Using EAM to Avoid Under- and Over-Maintaining Equipment
Finding the right balance of preventive and corrective maintenance activity in EAM systems can be a challenge for today’s 24/7 industrial organizations. With maximizing uptime a prime consideration, avoiding under- or over-maintaining assets can be a delicate balance.
In the past, the focus of many maintenance organizations was on maximizing inspection and repair time, and ensuring that equipment was properly maintained as part of a primary goal of minimizing or eliminating downtime. Often, relatively little attention was paid to the costs, in both monetary and opportunity cost terms, of over-maintaining equipment, as under-maintaining and unplanned downtime was the primary challenge, as well as a vexing problem.
Consequently, maintenance organizations typically erred on the over-maintaining side, as identifying such costs was an elusive process. In reality, these costs often drove increases in labor costs. Also, another finite and limited resource – time – added the potential for significant opportunity costs for redundant or unneeded inspections and repairs.
Without the detailed information needed to make sense of all the data created, maintenance personnel would often to need to make educated guesses about needed actions. Maintenance personnel are often challenged to determine the risk of under-maintaining (and risking unwanted unplanned downtime) and over-maintaining (which can increase costs and downtime). This can be particularly so in plants where lines are at or near full capacity and may need to be shut down to perform maintenance tasks
Enter Nex-Gen EAM Systems
Enter next-gen EAM systems, which can offer visibility into a wide variety of maintenance performance metrics, often with integration or native interoperability to adjacent systems. In addition to planning and scheduling capabilities, other examples include such analyses as Mean Time Before Failure (MTBF) and Mean Time to Failure (MTTF), which can help to identify failure trends and to develop maintenance plans and PM and CM schedules.

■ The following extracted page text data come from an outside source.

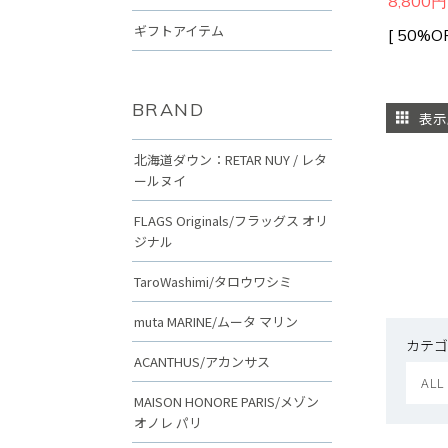
8,800
ギフトアイテム
[ 50%OF
BRAND
表示
北海道ダウン：RETAR NUY / レタ
ールヌイ
FLAGS Originals/フラッグス オリ
ジナル
TaroWashimi/タロウワシミ
muta MARINE/ムータ マリン
カテゴ
ACANTHUS/アカンサス
ALL
MAISON HONORE PARIS/メゾン
オノレ パリ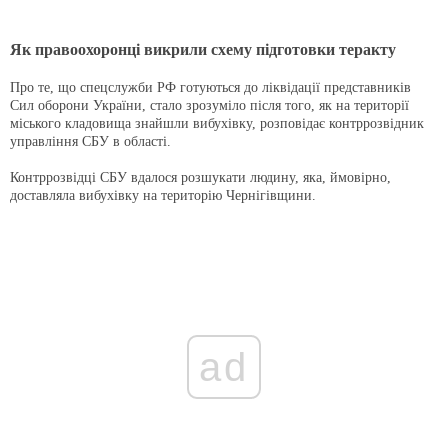
Як правоохоронці викрили схему підготовки теракту
Про те, що спецслужби РФ готуються до ліквідації представників
Сил оборони України, стало зрозуміло після того, як на території
міського кладовища знайшли вибухівку, розповідає контррозвідник
управління СБУ в області.
Контррозвідці СБУ вдалося розшукати людину, яка, ймовірно,
доставляла вибухівку на територію Чернігівщини.
ad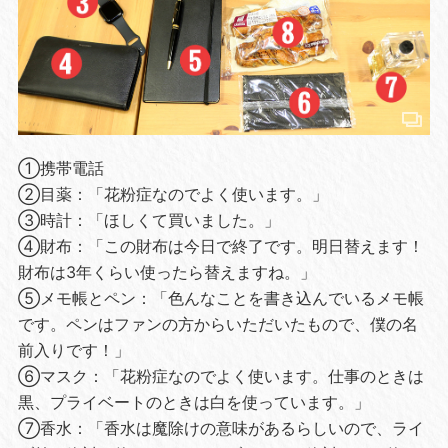
①携帯電話
②目薬：「花粉症なのでよく使います。」
③時計：「ほしくて買いました。」
④財布：「この財布は今日で終了です。明日替えます！
財布は3年くらい使ったら替えますね。」
⑤メモ帳とペン：「色んなことを書き込んでいるメモ帳
です。ペンはファンの方からいただいたもので、僕の名
前入りです！」
⑥マスク：「花粉症なのでよく使います。仕事のときは
黒、プライベートのときは白を使っています。」
⑦香水：「香水は魔除けの意味があるらしいので、ライ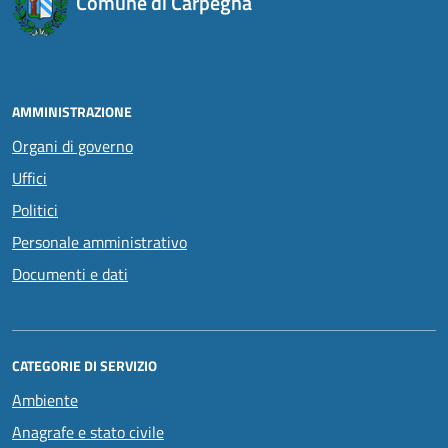
Comune di Carpegna
AMMINISTRAZIONE
Organi di governo
Uffici
Politici
Personale amministrativo
Documenti e dati
CATEGORIE DI SERVIZIO
Ambiente
Anagrafe e stato civile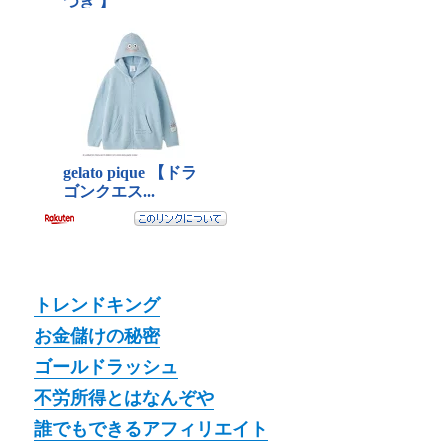
トレンドキング
お金儲けの秘密
ゴールドラッシュ
不労所得とはなんぞや
誰でもできるアフィリエイト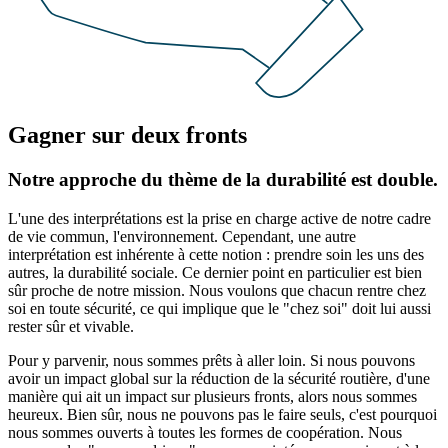
Gagner sur deux fronts
Notre approche du thème de la durabilité est double.
L'une des interprétations est la prise en charge active de notre cadre
de vie commun, l'environnement. Cependant, une autre
interprétation est inhérente à cette notion : prendre soin les uns des
autres, la durabilité sociale. Ce dernier point en particulier est bien
sûr proche de notre mission. Nous voulons que chacun rentre chez
soi en toute sécurité, ce qui implique que le "chez soi" doit lui aussi
rester sûr et vivable.
Pour y parvenir, nous sommes prêts à aller loin. Si nous pouvons
avoir un impact global sur la réduction de la sécurité routière, d'une
manière qui ait un impact sur plusieurs fronts, alors nous sommes
heureux. Bien sûr, nous ne pouvons pas le faire seuls, c'est pourquoi
nous sommes ouverts à toutes les formes de coopération. Nous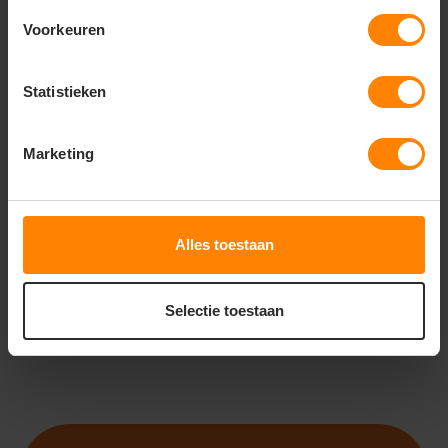
Voorkeuren
Statistieken
ROLY
ROLY ANDY PD0356
Marketing
Met of zonder bedrukking
Snelle levering (tot binnen 48u)
Gratis digitale proefdruk
11
54
Alles toestaan
PERSONALISEER
Selectie toestaan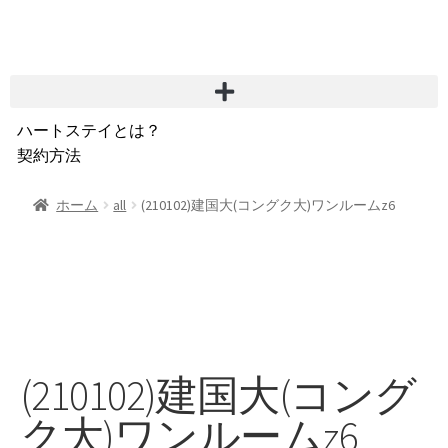
ハートステイとは？
契約方法
韓国不動産情報
サービス費用
ホーム
all
(210102)建国大(コングク大)ワンルームz6
よくある質問
Heartee
(210102)建国大(コング
ク大)ワンルームz6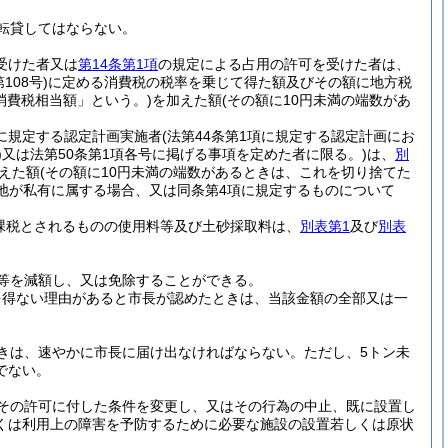
転貸してはならない。
受けた者又は
第14条第1項
の規定による占用の許可を受けた者は、
108号)
に定める消費税の税率を乗じて得た額及びその額に地方税
消費税相当額」という。)
を加えた額
(その額に10円未満の端数があ
項に規定する認定計画実施者
(法第44条第1項に規定する認定計画にお
)
又は法第50条第1項各号に掲げる事項を定めた者に限る。)
は、
別
えた額
(その額に10円未満の端数があるときは、これを切り捨てた
土地が私有に属する場合、又は同条第4項に規定するものについて
課税とされるものの使用料等及び土砂採取料は、
別表第1
及び
別表
等を減額し、又は免除することができる。
を得ない理由があると市長が認めたときは、当該金額の全部又は一
きは、速やかに市長に届け出なければならない。
ただし、5トン未
でない。
その許可に付した条件を変更し、又はその行為の中止、既に設置し
くは利用上の障害を予防するために必要な施設の設置若しくは原状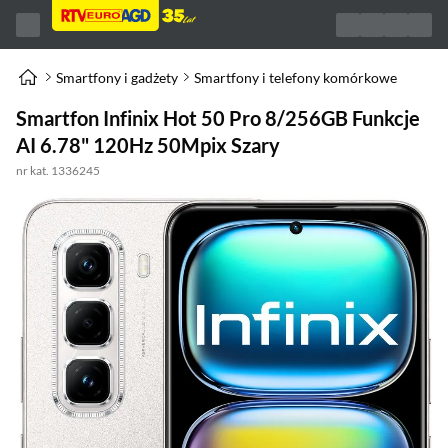
Smartfony i gadżety
Smartfony i telefony komórkowe
Smartfon Infinix Hot 50 Pro 8/256GB Funkcje
AI 6.78" 120Hz 50Mpix Szary
nr kat. 1336245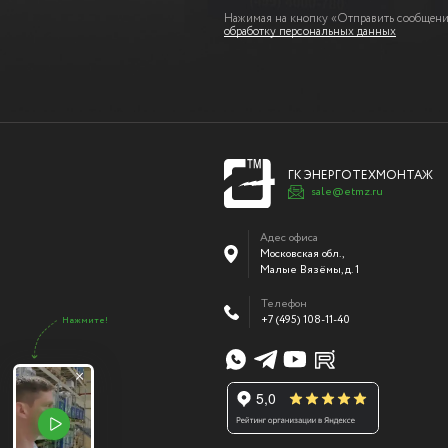
Нажимая на кнопку «Отправить сообщение
обработку персональных данных
ГК ЭНЕРГОТЕХМОНТАЖ
sale@etmz.ru
Адес офиса
Московская обл.,
Малые Вязёмы
,
д. 1
Телефон
+7 (495) 108-11-40
Нажмите!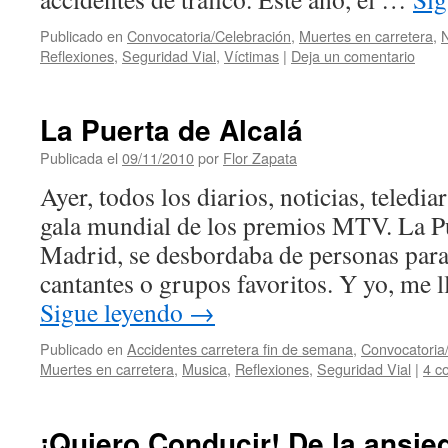
Publicado en
Convocatoria/Celebración
,
Muertes en carretera
,
N
Reflexiones
,
Seguridad Vial
,
Víctimas
|
Deja un comentario
La Puerta de Alcalá
Publicada el
09/11/2010
por
Flor Zapata
Ayer, todos los diarios, noticias, teledi
gala mundial de los premios MTV. La Pu
Madrid, se desbordaba de personas para
cantantes o grupos favoritos. Y yo, me l
Sigue leyendo
→
Publicado en
Accidentes carretera fin de semana
,
Convocatoria
Muertes en carretera
,
Musica
,
Reflexiones
,
Seguridad Vial
|
4 c
¡Quiero Conducir! De la ansied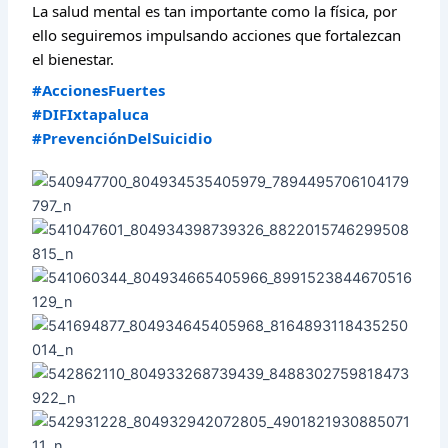
La salud mental es tan importante como la física, por
ello seguiremos impulsando acciones que fortalezcan
el bienestar.
#AccionesFuertes
#DIFIxtapaluca
#PrevenciónDelSuicidio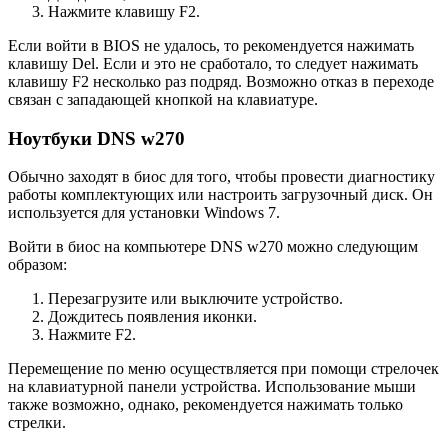
Нажмите клавишу F2.
Если войти в BIOS не удалось, то рекомендуется нажимать
клавишу Del. Если и это не сработало, то следует нажимать
клавишу F2 несколько раз подряд. Возможно отказ в переходе
связан с западающей кнопкой на клавиатуре.
Ноутбуки DNS w270
Обычно заходят в биос для того, чтобы провести диагностику
работы комплектующих или настроить загрузочный диск. Он
используется для установки Windows 7.
Войти в биос на компьютере DNS w270 можно следующим
образом:
Перезагрузите или выключите устройство.
Дождитесь появления иконки.
Нажмите F2.
Перемещение по меню осуществляется при помощи стрелочек
на клавиатурной панели устройства. Использование мыши
также возможно, однако, рекомендуется нажимать только
стрелки.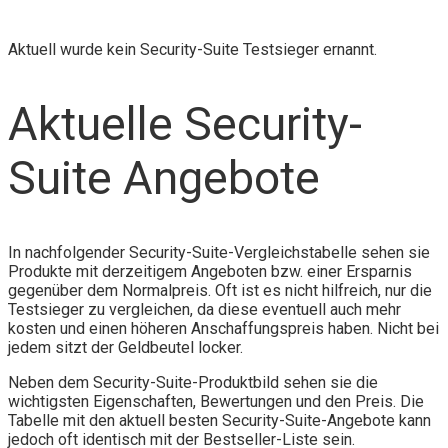
Aktuell wurde kein Security-Suite Testsieger ernannt.
Aktuelle Security-
Suite Angebote
In nachfolgender Security-Suite-Vergleichstabelle sehen sie
Produkte mit derzeitigem Angeboten bzw. einer Ersparnis
gegenüber dem Normalpreis. Oft ist es nicht hilfreich, nur die
Testsieger zu vergleichen, da diese eventuell auch mehr
kosten und einen höheren Anschaffungspreis haben. Nicht bei
jedem sitzt der Geldbeutel locker.
Neben dem Security-Suite-Produktbild sehen sie die
wichtigsten Eigenschaften, Bewertungen und den Preis. Die
Tabelle mit den aktuell besten Security-Suite-Angebote kann
jedoch oft identisch mit der Bestseller-Liste sein.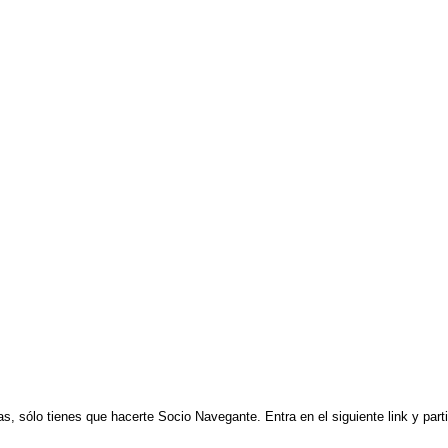
as, sólo tienes que hacerte Socio Navegante. Entra en el siguiente link y par
.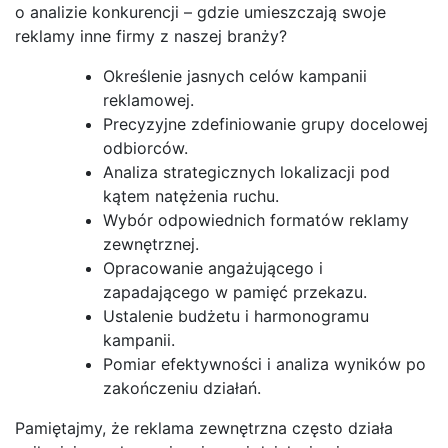
o analizie konkurencji – gdzie umieszczają swoje
reklamy inne firmy z naszej branży?
Określenie jasnych celów kampanii
reklamowej.
Precyzyjne zdefiniowanie grupy docelowej
odbiorców.
Analiza strategicznych lokalizacji pod
kątem natężenia ruchu.
Wybór odpowiednich formatów reklamy
zewnętrznej.
Opracowanie angażującego i
zapadającego w pamięć przekazu.
Ustalenie budżetu i harmonogramu
kampanii.
Pomiar efektywności i analiza wyników po
zakończeniu działań.
Pamiętajmy, że reklama zewnętrzna często działa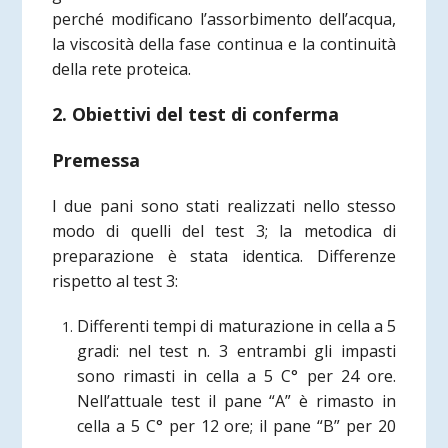
perché modificano l’assorbimento dell’acqua,
la viscosità della fase continua e la continuità
della rete proteica.
2. Obiettivi del test di conferma
Premessa
I due pani sono stati realizzati nello stesso
modo di quelli del test 3; la metodica di
preparazione è stata identica. Differenze
rispetto al test 3:
Differenti tempi di maturazione in cella a 5
gradi: nel test n. 3 entrambi gli impasti
sono rimasti in cella a 5 C° per 24 ore.
Nell’attuale test il pane “A” è rimasto in
cella a 5 C° per 12 ore; il pane “B” per 20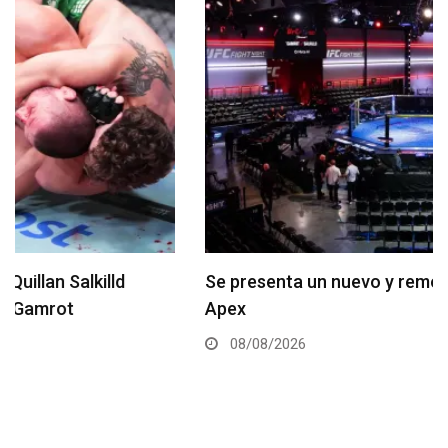
Se presenta un nuevo y remodelado UFC Meta
Apex
08/08/2026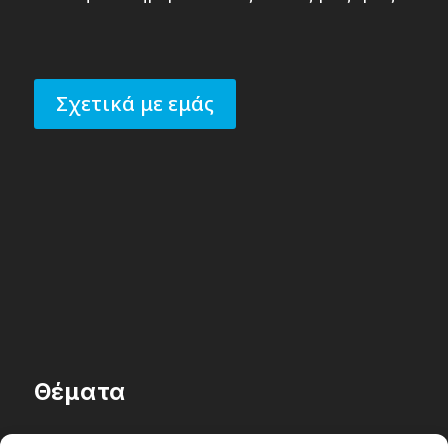
Σχετικά με εμάς
Θέματα
Passenger στην Ελλάδα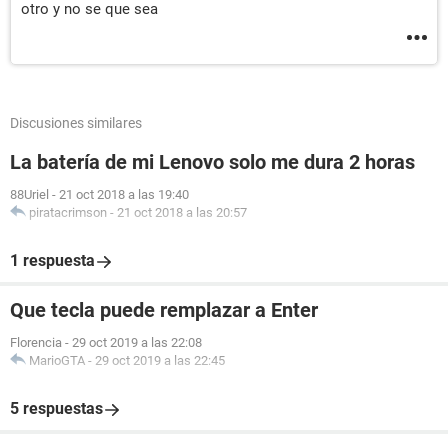
otro y no se que sea
Discusiones similares
La batería de mi Lenovo solo me dura 2 horas
88Uriel
-
21 oct 2018 a las 19:40
piratacrimson
-
21 oct 2018 a las 20:57
1 respuesta
Que tecla puede remplazar a Enter
Florencia
-
29 oct 2019 a las 22:08
MarioGTA
-
29 oct 2019 a las 22:45
5 respuestas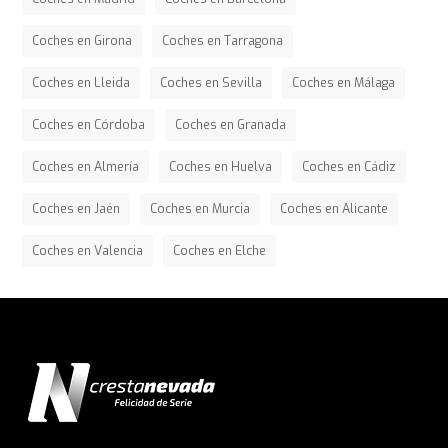
Coches en Girona
Coches en Tarragona
Coches en Lleida
Coches en Sevilla
Coches en Málaga
Coches en Córdoba
Coches en Granada
Coches en Almería
Coches en Huelva
Coches en Cádiz
Coches en Jaén
Coches en Murcia
Coches en Alicante
Coches en Valencia
Coches en Elche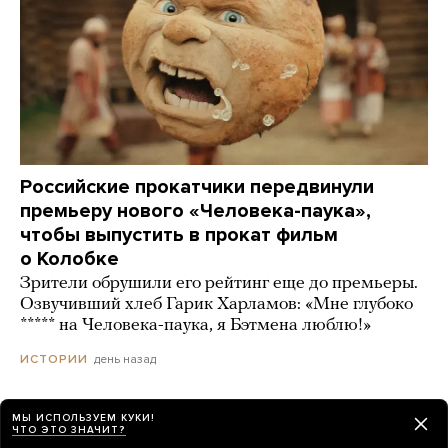
Российские прокатчики передвинули
премьеру нового «Человека-паука»,
чтобы выпустить в прокат фильм
о Колобке
Зрители обрушили его рейтинг еще до премьеры.
Озвучивший хлеб Гарик Харламов: «Мне глубоко
***** на Человека-паука, я Бэтмена люблю!»
день назад
ИСТОРИИ
МЫ ИСПОЛЬЗУЕМ КУКИ!
ЧТО ЭТО ЗНАЧИТ?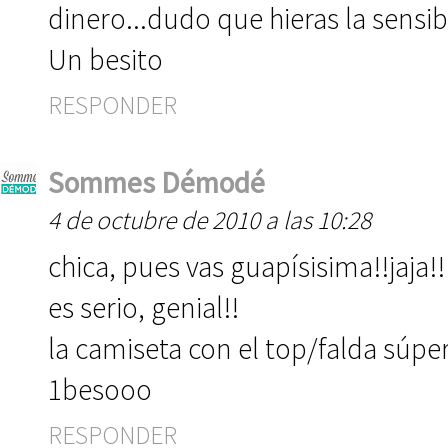
dinero...dudo que hieras la sensibil
Un besito
RESPONDER
Sommes Démodé
4 de octubre de 2010 a las 10:28
chica, pues vas guapísisima!!jaja!!
es serio, genial!!
la camiseta con el top/falda súper
1besooo
RESPONDER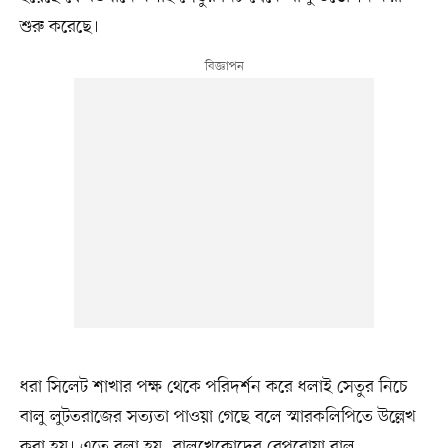
শুরু করেছে।
ধরা সিলেট শাখার পক্ষ থেকে পরিদর্শন করে ধলাই সেতুর নিচে
বালু লুটতরাজের সত্যতা পাওয়া গেছে বলে স্মারকলিপিতে উল্লেখ
করা হয়। এতে বলা হয়, বালুখেকোদের বেপরোয়া বালু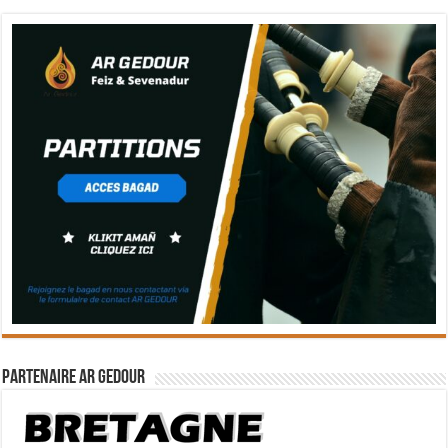
Partenaire Ar Gedour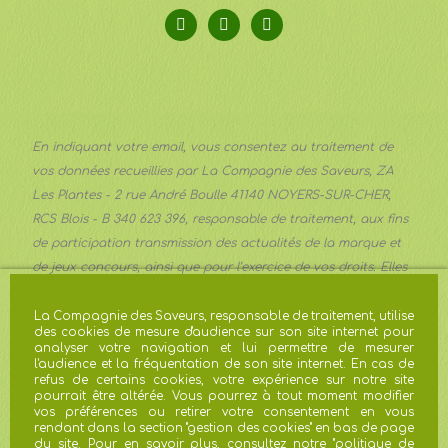
En indiquant votre email, vous consentez au traitement de
vos données recueillies par La Compagnie des Saveurs, ZA
Les Plantes - 2 rue André Boulle 41140 NOYERS-SUR-CHER,
RCS Blois - B 340 623 396, responsable de traitement, aux fins
de participation transmission des actualités de la marque et
de jeux concours, ainsi que pour l’exercice de vos droits. Elles
sont transmises aux services communication et marketing de
la Société et conservées pour trois ans à compter du dernier
La Compagnie des Saveurs, responsable de traitement, utilise
des cookies de mesure d'audience sur son site internet pour
contact ou une durée plus importante lorsque les obligations
analyser votre navigation et lui permettre de mesurer
légales l’imposent. Vous pouvez exercer vos droits d’accès, de
l'audience et la fréquentation de son site internet. En cas de
refus de certains cookies, votre expérience sur notre site
rectification, d’effacement, d’opposition, de limitation du
pourrait être altérée. Vous pourrez à tout moment modifier
traitement à
gdpr@avril.com
. En cas de réclamation, vous
vos préférences ou retirer votre consentement en vous
rendant dans la section "gestion des cookies" en bas de page
disposez du droit de saisir la CNIL.
du site. Pour en savoir plus, consultez notre "
politique de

To better achieve the goal of maximizing uptime, organizations have often turned to highly functioning PM and OEE programs to better manage their operations. These initiatives include such factors as equipment availability, performance, and product quality as part of maintenance scheduling decisions.
Such analyses can help to identify the inflection point for increases in costs in such areas as maintenance, equipment reliability, and total costs. An example of this concept can be seen in the classic equipment maintenance cost curves shown in Figure 1.
Figure 1: Equipment Maintenance Cost Curves
Source: Fiix Software
Leveraging next-gen EAM systems, asset-intensive organizations better identify, manage, and track a wide range of maintenance activities and costs. Furthermore, with such capabilities, these teams can better estimate the equilibrium between too little -- and too much -- maintenance.